Not all was well, though, and the three grew dissatisfied with the company that employed them. “The big issue was an uncomfortable conflict of interest. We were serving the corporation first rather than the client. We wanted independence — we wanted to partner with clients to give them what they needed, and not just what a big company wanted us to sell them. We needed to have our own place where we set the rules, served our clients, and made a future for ourselves not dependent on the corporate bureaucracy.”

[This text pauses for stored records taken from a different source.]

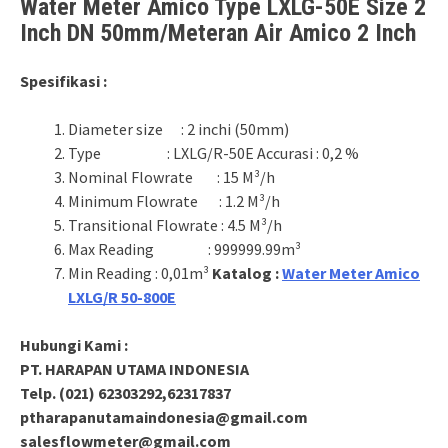
Water Meter Amico Type LXLG-50E Size 2
Inch DN 50mm/Meteran Air Amico 2 Inch
Spesifikasi :
Diameter size : 2 inchi (50mm)
Type : LXLG/R-50E Accurasi : 0,2 %
Nominal Flowrate : 15 M³/h
Minimum Flowrate : 1.2 M³/h
Transitional Flowrate : 4.5 M³/h
Max Reading : 999999.99m³
Min Reading : 0,01m³
Katalog :
Water Meter Amico
LXLG/R 50-800E
Hubungi Kami :
PT. HARAPAN UTAMA INDONESIA
Telp. (021) 62303292,62317837
ptharapanutamaindonesia@gmail.com
salesflowmeter@gmail.com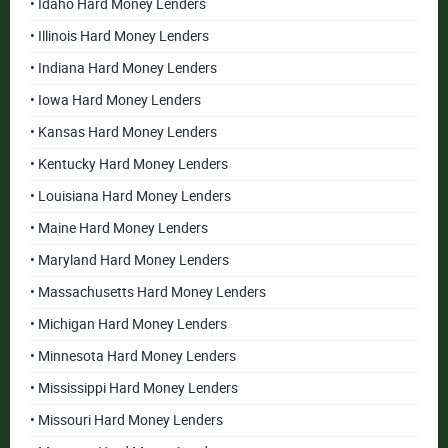
• Idaho Hard Money Lenders
• Illinois Hard Money Lenders
• Indiana Hard Money Lenders
• Iowa Hard Money Lenders
• Kansas Hard Money Lenders
• Kentucky Hard Money Lenders
• Louisiana Hard Money Lenders
• Maine Hard Money Lenders
• Maryland Hard Money Lenders
• Massachusetts Hard Money Lenders
• Michigan Hard Money Lenders
• Minnesota Hard Money Lenders
• Mississippi Hard Money Lenders
• Missouri Hard Money Lenders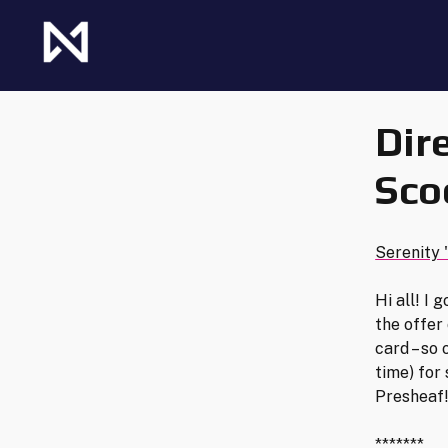
Skip
to
content
The Future of Netrunner
Null Signal Games
Dir
Sco
Serenity 
Hi all! I
the offer
card – so 
time) for
Presheaf
*******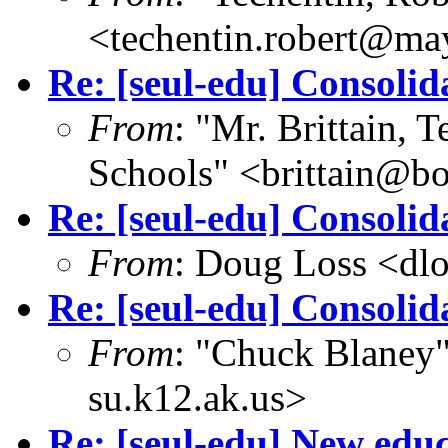
<techentin.robert@ma
Re: [seul-edu] Consolid
From
: "Mr. Brittain, 
Schools" <brittain@bo
Re: [seul-edu] Consolid
From
: Doug Loss <dl
Re: [seul-edu] Consolid
From
: "Chuck Blaney
su.k12.ak.us>
Re: [seul-edu] New edu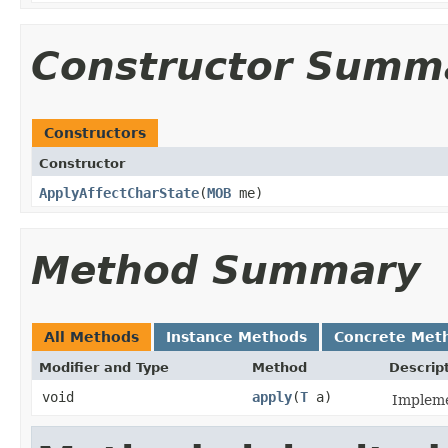
Constructor Summ
Constructors
Constructor
ApplyAffectCharState
​(
MOB
me)
Method Summary
All Methods
Instance Methods
Concrete Met
Modifier and Type
Method
Descrip
void
apply
​(
T
a)
Impleme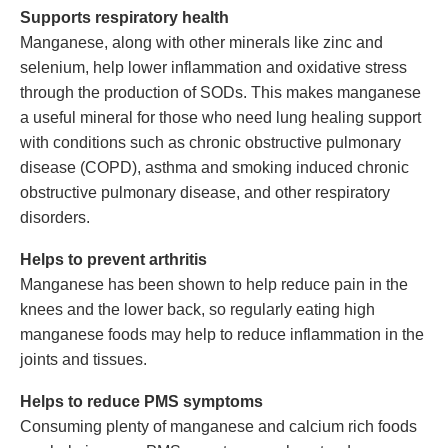
Supports respiratory health
Manganese, along with other minerals like zinc and
selenium, help lower inflammation and oxidative stress
through the production of SODs. This makes manganese
a useful mineral for those who need lung healing support
with conditions such as chronic obstructive pulmonary
disease (COPD), asthma and smoking induced chronic
obstructive pulmonary disease, and other respiratory
disorders.
Helps to prevent arthritis
Manganese has been shown to help reduce pain in the
knees and the lower back, so regularly eating high
manganese foods may help to reduce inflammation in the
joints and tissues.
Helps to reduce PMS symptoms
Consuming plenty of manganese and calcium rich foods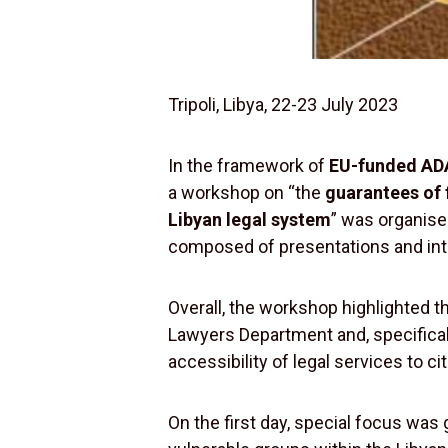
Tripoli, Libya, 22-23 July 2023
In the framework of
EU-funded ADA
a workshop on “the
guarantees of 
Libyan legal system
” was organised
composed of presentations and int
Overall, the workshop highlighted t
Lawyers Department and, specificall
accessibility of legal services to cit
On the first day, special focus was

In 1992, John and Ken resigned their positions so they could start a firm in line with that vision. The next year, Dwight joined them, and Pinnacle Advisory Group was born. “It was a big decision,” John remembers. “The leap was scary. We had nice incomes at the time, and were doing quite well. All of a sudden, you’re on your own and have to start from scratch. But we could see that we were doing the right thing, and we knew if we continued in that direction, we would succeed.”
Slowly but surely, Pinnacle grew, and by 2011, had 27 employees and $1 billion in assets under management. When asked what separates Pinnacle from other wealth management firms, John answers quickly. “Our people and our philosophy. We’re unique in both the way we work with clients, and in the people who serve our clients. We’ve found a way to deliver on the idea that the client gets served first. Everyone is out there claiming they care about clients first — it’s in every advertisement — but we really deliver on that promise. That’s why we have such a high client retention rate — over 98% in 2012.”
Pinnacle’s client-first philosophy is evident in the way the firm’s wealth managers work with clients. While many advisory companies simply tell customers what to do, Pinnacle’s planners ensure that their clients have their wants and needs addressed as well. “It’s a matter of respect,” John says. “I believe that part of what we do is educational. We have bright clients and given the right information, they will make sensible decisions. But to get them that information, we have to take the complexity of the planning process and make it accessible. That’s a big part of our success.”
Over the past few years, John has shifted much of his focus to building Pinnacle’s future. “We want to create a legacy for this company. We want to make sure that what we’ve worked so hard to build continues to grow and serve clients, even after the founders have gone. With our staff, I’m confident we’ve done that. While Ken, Dwight, and I don’t intend to leave anytime soon, it’s nice to know Pinnacle can continue to grow and thrive, even without us.”